(Stored data entries)
********************

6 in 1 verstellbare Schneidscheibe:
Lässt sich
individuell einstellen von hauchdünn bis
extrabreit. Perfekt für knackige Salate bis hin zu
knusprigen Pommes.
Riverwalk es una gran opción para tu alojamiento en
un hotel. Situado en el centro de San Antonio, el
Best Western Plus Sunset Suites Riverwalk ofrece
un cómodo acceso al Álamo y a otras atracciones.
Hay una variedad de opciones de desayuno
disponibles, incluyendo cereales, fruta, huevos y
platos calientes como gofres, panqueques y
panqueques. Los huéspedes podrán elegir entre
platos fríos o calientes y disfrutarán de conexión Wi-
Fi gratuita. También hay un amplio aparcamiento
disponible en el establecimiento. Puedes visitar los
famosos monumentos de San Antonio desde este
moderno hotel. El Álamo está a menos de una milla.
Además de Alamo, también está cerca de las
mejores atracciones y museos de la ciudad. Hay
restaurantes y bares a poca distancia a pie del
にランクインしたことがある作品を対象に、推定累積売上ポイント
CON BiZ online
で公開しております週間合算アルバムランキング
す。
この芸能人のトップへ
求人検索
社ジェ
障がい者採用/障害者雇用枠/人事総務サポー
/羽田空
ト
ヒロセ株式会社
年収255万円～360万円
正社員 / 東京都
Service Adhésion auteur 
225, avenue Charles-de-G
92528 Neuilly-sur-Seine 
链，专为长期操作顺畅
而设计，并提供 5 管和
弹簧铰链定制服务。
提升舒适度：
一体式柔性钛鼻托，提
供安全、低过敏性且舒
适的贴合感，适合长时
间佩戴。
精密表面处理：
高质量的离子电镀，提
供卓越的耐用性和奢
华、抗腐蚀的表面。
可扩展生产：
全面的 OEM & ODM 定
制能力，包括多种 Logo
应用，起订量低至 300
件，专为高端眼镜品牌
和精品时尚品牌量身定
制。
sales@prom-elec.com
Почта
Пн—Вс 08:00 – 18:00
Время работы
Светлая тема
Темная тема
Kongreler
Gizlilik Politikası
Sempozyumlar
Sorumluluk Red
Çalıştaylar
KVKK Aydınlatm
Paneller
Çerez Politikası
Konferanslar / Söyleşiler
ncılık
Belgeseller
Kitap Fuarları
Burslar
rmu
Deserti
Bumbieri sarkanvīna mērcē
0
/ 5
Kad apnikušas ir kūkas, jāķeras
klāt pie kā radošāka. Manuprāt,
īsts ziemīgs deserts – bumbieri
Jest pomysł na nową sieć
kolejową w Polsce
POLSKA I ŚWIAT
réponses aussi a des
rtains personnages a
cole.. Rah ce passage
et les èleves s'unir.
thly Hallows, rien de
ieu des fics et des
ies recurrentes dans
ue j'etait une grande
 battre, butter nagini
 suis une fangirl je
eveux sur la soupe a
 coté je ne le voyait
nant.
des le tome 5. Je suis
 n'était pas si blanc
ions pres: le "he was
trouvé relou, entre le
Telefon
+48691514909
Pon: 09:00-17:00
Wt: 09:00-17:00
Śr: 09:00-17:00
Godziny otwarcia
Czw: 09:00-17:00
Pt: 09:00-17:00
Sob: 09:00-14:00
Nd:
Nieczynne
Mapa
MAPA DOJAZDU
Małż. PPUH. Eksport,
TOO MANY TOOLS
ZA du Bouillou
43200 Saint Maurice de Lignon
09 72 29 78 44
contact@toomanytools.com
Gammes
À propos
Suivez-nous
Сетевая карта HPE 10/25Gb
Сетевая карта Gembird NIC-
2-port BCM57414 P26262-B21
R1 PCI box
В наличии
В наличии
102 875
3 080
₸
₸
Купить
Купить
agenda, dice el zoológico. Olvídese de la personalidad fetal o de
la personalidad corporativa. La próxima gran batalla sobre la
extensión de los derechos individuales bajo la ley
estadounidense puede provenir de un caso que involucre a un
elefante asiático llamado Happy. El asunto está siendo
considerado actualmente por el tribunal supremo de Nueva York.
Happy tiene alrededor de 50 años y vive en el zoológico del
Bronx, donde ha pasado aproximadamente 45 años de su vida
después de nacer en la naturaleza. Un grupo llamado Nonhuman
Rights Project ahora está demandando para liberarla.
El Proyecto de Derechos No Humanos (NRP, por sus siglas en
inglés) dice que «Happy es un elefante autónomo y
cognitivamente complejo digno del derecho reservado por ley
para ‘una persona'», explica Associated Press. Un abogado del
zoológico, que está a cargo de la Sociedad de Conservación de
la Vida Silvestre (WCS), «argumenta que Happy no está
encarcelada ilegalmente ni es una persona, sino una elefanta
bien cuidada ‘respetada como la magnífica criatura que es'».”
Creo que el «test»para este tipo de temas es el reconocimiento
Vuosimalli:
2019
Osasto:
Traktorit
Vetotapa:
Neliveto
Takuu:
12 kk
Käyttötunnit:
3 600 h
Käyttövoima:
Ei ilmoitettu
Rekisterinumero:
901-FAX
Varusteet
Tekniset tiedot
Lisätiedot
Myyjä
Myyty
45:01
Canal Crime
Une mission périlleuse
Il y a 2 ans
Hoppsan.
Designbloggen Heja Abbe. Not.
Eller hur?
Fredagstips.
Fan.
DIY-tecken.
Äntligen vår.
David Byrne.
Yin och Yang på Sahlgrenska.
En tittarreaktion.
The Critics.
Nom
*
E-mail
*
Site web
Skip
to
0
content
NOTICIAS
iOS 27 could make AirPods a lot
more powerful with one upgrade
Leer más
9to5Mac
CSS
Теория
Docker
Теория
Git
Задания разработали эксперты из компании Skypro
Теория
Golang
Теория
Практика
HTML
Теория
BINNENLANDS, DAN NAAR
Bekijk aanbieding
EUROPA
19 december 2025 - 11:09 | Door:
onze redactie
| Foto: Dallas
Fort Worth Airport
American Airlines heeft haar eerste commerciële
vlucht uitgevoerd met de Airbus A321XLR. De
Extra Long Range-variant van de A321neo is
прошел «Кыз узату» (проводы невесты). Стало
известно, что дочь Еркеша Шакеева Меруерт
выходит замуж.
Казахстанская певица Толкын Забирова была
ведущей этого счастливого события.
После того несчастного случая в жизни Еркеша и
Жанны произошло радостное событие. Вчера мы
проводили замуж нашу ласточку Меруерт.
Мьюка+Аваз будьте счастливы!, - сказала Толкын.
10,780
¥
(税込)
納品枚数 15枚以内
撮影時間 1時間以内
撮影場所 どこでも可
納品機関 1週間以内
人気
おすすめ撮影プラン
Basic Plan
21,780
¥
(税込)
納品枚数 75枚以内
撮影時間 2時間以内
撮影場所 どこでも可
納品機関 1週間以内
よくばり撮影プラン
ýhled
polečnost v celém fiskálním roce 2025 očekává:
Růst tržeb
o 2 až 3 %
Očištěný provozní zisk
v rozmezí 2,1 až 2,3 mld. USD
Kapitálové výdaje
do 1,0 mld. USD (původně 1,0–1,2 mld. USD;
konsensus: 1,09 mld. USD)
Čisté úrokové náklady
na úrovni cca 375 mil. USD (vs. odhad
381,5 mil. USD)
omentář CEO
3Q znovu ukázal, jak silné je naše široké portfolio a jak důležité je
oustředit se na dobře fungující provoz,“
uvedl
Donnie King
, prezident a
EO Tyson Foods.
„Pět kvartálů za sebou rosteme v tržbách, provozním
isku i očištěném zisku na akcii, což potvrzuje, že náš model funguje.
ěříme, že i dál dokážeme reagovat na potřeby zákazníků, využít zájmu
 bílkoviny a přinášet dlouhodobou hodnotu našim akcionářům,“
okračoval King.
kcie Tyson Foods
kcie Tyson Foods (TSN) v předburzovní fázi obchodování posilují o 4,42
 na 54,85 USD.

********************

REQUIRED ACTION:
Each entry is to be retyped exactly as it appears.

PROBLEM SOLUTION:
6 in 1 verstellbare Schneidscheibe:
Lässt sich
individuell einstellen von hauchdünn bis
extrabreit. Perfekt für knackige Salate bis hin zu
knusprigen Pommes.
Riverwalk es una gran opción para tu alojamiento en
un hotel. Situado en el centro de San Antonio, el
Best Western Plus Sunset Suites Riverwalk ofrece
un cómodo acceso al Álamo y a otras atracciones.
Hay una variedad de opciones de desayuno
disponibles, incluyendo cereales, fruta, huevos y
platos calientes como gofres, panqueques y
panqueques. Los huéspedes podrán elegir entre
platos fríos o calientes y disfrutarán de conexión Wi-
Fi gratuita. También hay un amplio aparcamiento
disponible en el establecimiento. Puedes visitar los
famosos monumentos de San Antonio desde este
moderno hotel. El Álamo está a menos de una milla.
Además de Alamo, también está cerca de las
mejores atracciones y museos de la ciudad. Hay
restaurantes y bares a poca distancia a pie del
にランクインしたことがある作品を対象に、推定累積売上ポイント
CON BiZ online
で公開しております週間合算アルバムランキング
す。
この芸能人のトップへ
求人検索
社ジェ
障がい者採用/障害者雇用枠/人事総務サポー
/羽田空
ト
ヒロセ株式会社
年収255万円～360万円
正社員 / 東京都
Service Adhésion auteur 
225, avenue Charles-de-G
92528 Neuilly-sur-Seine 
链，专为长期操作顺畅
而设计，并提供 5 管和
弹簧铰链定制服务。
提升舒适度：
一体式柔性钛鼻托，提
供安全、低过敏性且舒
适的贴合感，适合长时
间佩戴。
精密表面处理：
高质量的离子电镀，提
供卓越的耐用性和奢
华、抗腐蚀的表面。
可扩展生产：
全面的 OEM & ODM 定
制能力，包括多种 Logo
应用，起订量低至 300
件，专为高端眼镜品牌
和精品时尚品牌量身定
制。
sales@prom-elec.com
Почта
Пн—Вс 08:00 – 18:00
Время работы
Светлая тема
Темная тема
Kongreler
Gizlilik Politikası
Sempozyumlar
Sorumluluk Red
Çalıştaylar
KVKK Aydınlatm
Paneller
Çerez Politikası
Konferanslar / Söyleşiler
ncılık
Belgeseller
Kitap Fuarları
Burslar
rmu
Deserti
Bumbieri sarkanvīna mērcē
0
/ 5
Kad apnikušas ir kūkas, jāķeras
klāt pie kā radošāka. Manuprāt,
īsts ziemīgs deserts – bumbieri
Jest pomysł na nową sieć
kolejową w Polsce
POLSKA I ŚWIAT
réponses aussi a des
rtains personnages a
cole.. Rah ce passage
et les èleves s'unir.
thly Hallows, rien de
ieu des fics et des
ies recurrentes dans
ue j'etait une grande
 battre, butter nagini
 suis une fangirl je
eveux sur la soupe a
 coté je ne le voyait
nant.
des le tome 5. Je suis
 n'était pas si blanc
ions pres: le "he was
trouvé relou, entre le
Telefon
+48691514909
Pon: 09:00-17:00
Wt: 09:00-17:00
Śr: 09:00-17:00
Godziny otwarcia
Czw: 09:00-17:00
Pt: 09:00-17:00
Sob: 09:00-14:00
Nd:
Nieczynne
Mapa
MAPA DOJAZDU
Małż. PPUH. Eksport,
TOO MANY TOOLS
ZA du Bouillou
43200 Saint Maurice de Lignon
09 72 29 78 44
contact@toomanytools.com
Gammes
À propos
Suivez-nous
Сетевая карта HPE 10/25Gb
Сетевая карта Gembird NIC-
2-port BCM57414 P26262-B21
R1 PCI box
В наличии
В наличии
102 875
3 080
₸
₸
Купить
Купить
agenda, dice el zoológico. Olvídese de la personalidad fetal o de
la personalidad corporativa. La próxima gran batalla sobre la
extensión de los derechos individuales bajo la ley
estadounidense puede provenir de un caso que involucre a un
elefante asiático llamado Happy. El asunto está siendo
considerado actualmente por el tribunal supremo de Nueva York.
Happy tiene alrededor de 50 años y vive en el zoológico del
Bronx, donde ha pasado aproximadamente 45 años de su vida
después de nacer en la naturaleza. Un grupo llamado Nonhuman
Rights Project ahora está demandando para liberarla.
El Proyecto de Derechos No Humanos (NRP, por sus siglas en
inglés) dice que «Happy es un elefante autónomo y
cognitivamente complejo digno del derecho reservado por ley
para ‘una persona'», explica Associated Press. Un abogado del
zoológico, que está a cargo de la Sociedad de Conservación de
la Vida Silvestre (WCS), «argumenta que Happy no está
encarcelada ilegalmente ni es una persona, sino una elefanta
bien cuidada ‘respetada como la magnífica criatura que es'».”
Creo que el «test»para este tipo de temas es el reconocimiento
Vuosimalli:
2019
Osasto:
Traktorit
Vetotapa:
Neliveto
Takuu:
12 kk
Käyttötunnit:
3 600 h
Käyttövoima:
Ei ilmoitettu
Rekisterinumero:
901-FAX
Varusteet
Tekniset tiedot
Lisätiedot
Myyjä
Myyty
45:01
Canal Crime
Une mission périlleuse
Il y a 2 ans
Hoppsan.
Designbloggen Heja Abbe. Not.
Eller hur?
Fredagstips.
Fan.
DIY-tecken.
Äntligen vår.
David Byrne.
Yin och Yang på Sahlgrenska.
En tittarreaktion.
The Critics.
Nom
*
E-mail
*
Site web
Skip
to
0
content
NOTICIAS
iOS 27 could make AirPods a lot
more powerful with one upgrade
Leer más
9to5Mac
CSS
Теория
Docker
Теория
Git
Задания разработали эксперты из компании Skypro
Теория
Golang
Теория
Практика
HTML
Теория
BINNENLANDS, DAN NAAR
Bekijk aanbieding
EUROPA
19 december 2025 - 11:09 | Door:
onze redactie
| Foto: Dallas
Fort Worth Airport
American Airlines heeft haar eerste commerciële
vlucht uitgevoerd met de Airbus A321XLR. De
Extra Long Range-variant van de A321neo is
прошел «Кыз узату» (проводы невесты). Стало
известно, что дочь Еркеша Шакеева Меруерт
выходит замуж.
Казахстанская певица Толкын Забирова была
ведущей этого счастливого события.
После того несчастного случая в жизни Еркеша и
Жанны произошло радостное событие. Вчера мы
проводили замуж нашу ласточку Меруерт.
Мьюка+Аваз будьте счастливы!, - сказала Толкын.
10,780
¥
(税込)
納品枚数 15枚以内
撮影時間 1時間以内
撮影場所 どこでも可
納品機関 1週間以内
人気
おすすめ撮影プラン
Basic Plan
21,780
¥
(税込)
納品枚数 75枚以内
撮影時間 2時間以内
撮影場所 どこでも可
納品機関 1週間以内
よくばり撮影プラン
ýhled
polečnost v celém fiskálním roce 2025 očekává:
Růst tržeb
o 2 až 3 %
Očištěný provozní zisk
v rozmezí 2,1 až 2,3 mld. USD
Kapitálové výdaje
do 1,0 mld. USD (původně 1,0–1,2 mld. USD;
konsensus: 1,09 mld. USD)
Čisté úrokové náklady
na úrovni cca 375 mil. USD (vs. odhad
381,5 mil. USD)
omentář CEO
3Q znovu ukázal, jak silné je naše široké portfolio a jak důležité je
oustředit se na dobře fungující provoz,“
uvedl
Donnie King
, prezident a
EO Tyson Foods.
„Pět kvartálů za sebou rosteme v tržbách, provozním
isku i očištěném zisku na akcii, což potvrzuje, že náš model funguje.
ěříme, že i dál dokážeme reagovat na potřeby zákazníků, využít zájmu
 bílkoviny a přinášet dlouhodobou hodnotu našim akcionářům,“
okračoval King.
kcie Tyson Foods
kcie Tyson Foods (TSN) v předburzovní fázi obchodování posilují o 4,42
 na 54,85 USD.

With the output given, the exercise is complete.